- [Dataset records]
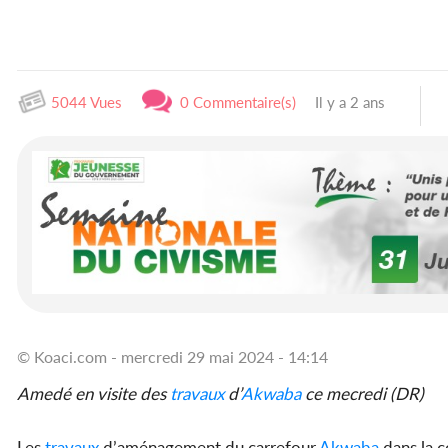
5044 Vues
0 Commentaire(s)
Il y a 2 ans
© Koaci.com - mercredi 29 mai 2024 - 14:14
Amedé en visite des
travaux
d’
Akwaba
ce mecredi (DR)
Les
travaux
d’aménagement du carrefour
Akwaba
dans la 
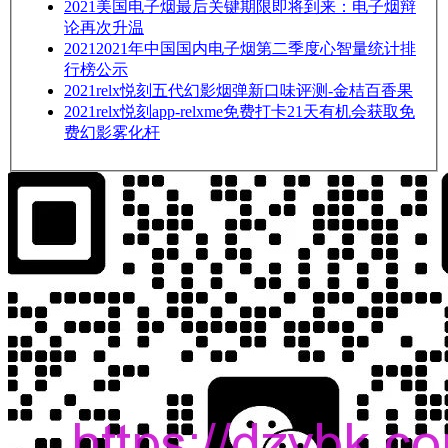
2021
美国电子烟最后关键期限即将到来：电子烟辩
论再次升温
2021
2021年中国国内电子烟第二季度心智量统计排
行榜公示
2021
relx悦刻五代幻影烟弹新口味评测-金桔百香果
2021
relx悦刻app-relxme免费打卡21天有机会获取免
费幻影雾化杆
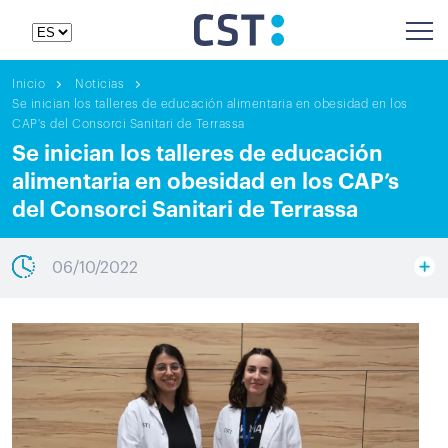
Inicio
Noticias
Se inician los talleres de educación alimentaria en obesidad en los
CAP's del Consorci Sanitari de Terrassa
Se inician los talleres de educación
alimentaria en obesidad en los CAP’s
del Consorci Sanitari de Terrassa
06/10/2022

- [Your objective] Extract all the data above exactly, excluding every picture.

- [Result of this task]
5044 Vues
0 Commentaire(s)
Il y a 2 ans
© Koaci.com - mercredi 29 mai 2024 - 14:14
Amedé en visite des
travaux
d’
Akwaba
ce mecredi (DR)
Les
travaux
d’aménagement du carrefour
Akwaba
dans la 
2021
美国电子烟最后关键期限即将到来：电子烟辩
论再次升温
2021
2021年中国国内电子烟第二季度心智量统计排
行榜公示
2021
relx悦刻五代幻影烟弹新口味评测-金桔百香果
2021
relx悦刻app-relxme免费打卡21天有机会获取免
费幻影雾化杆
Inicio
Noticias
Se inician los talleres de educación alimentaria en obesidad en los
CAP's del Consorci Sanitari de Terrassa
Se inician los talleres de educación
alimentaria en obesidad en los CAP’s
del Consorci Sanitari de Terrassa
06/10/2022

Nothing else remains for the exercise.